───── Records supplied
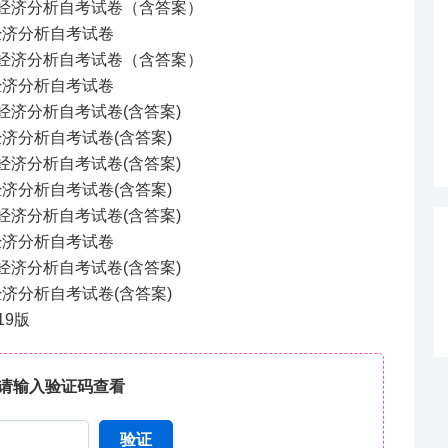
工程经济分析自考试卷（含答案）
程经济分析自考试卷
工程经济分析自考试卷（含答案）
程经济分析自考试卷
程经济分析自考试卷(含答案)
经济分析自考试卷(含答案)
程经济分析自考试卷(含答案)
经济分析自考试卷(含答案)
程经济分析自考试卷(含答案)
程经济分析自考试卷
程经济分析自考试卷(含答案)
经济分析自考试卷(含答案)
19版
请输入验证码查看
──────────
**Work required:**
A verbatim copy of every record is to be produced, and pictures are to be excluded from it.

**Output for this task:**
工程经济分析自考试卷（含答案）
程经济分析自考试卷
工程经济分析自考试卷（含答案）
程经济分析自考试卷
程经济分析自考试卷(含答案)
经济分析自考试卷(含答案)
程经济分析自考试卷(含答案)
经济分析自考试卷(含答案)
程经济分析自考试卷(含答案)
程经济分析自考试卷
程经济分析自考试卷(含答案)
经济分析自考试卷(含答案)
19版
请输入验证码查看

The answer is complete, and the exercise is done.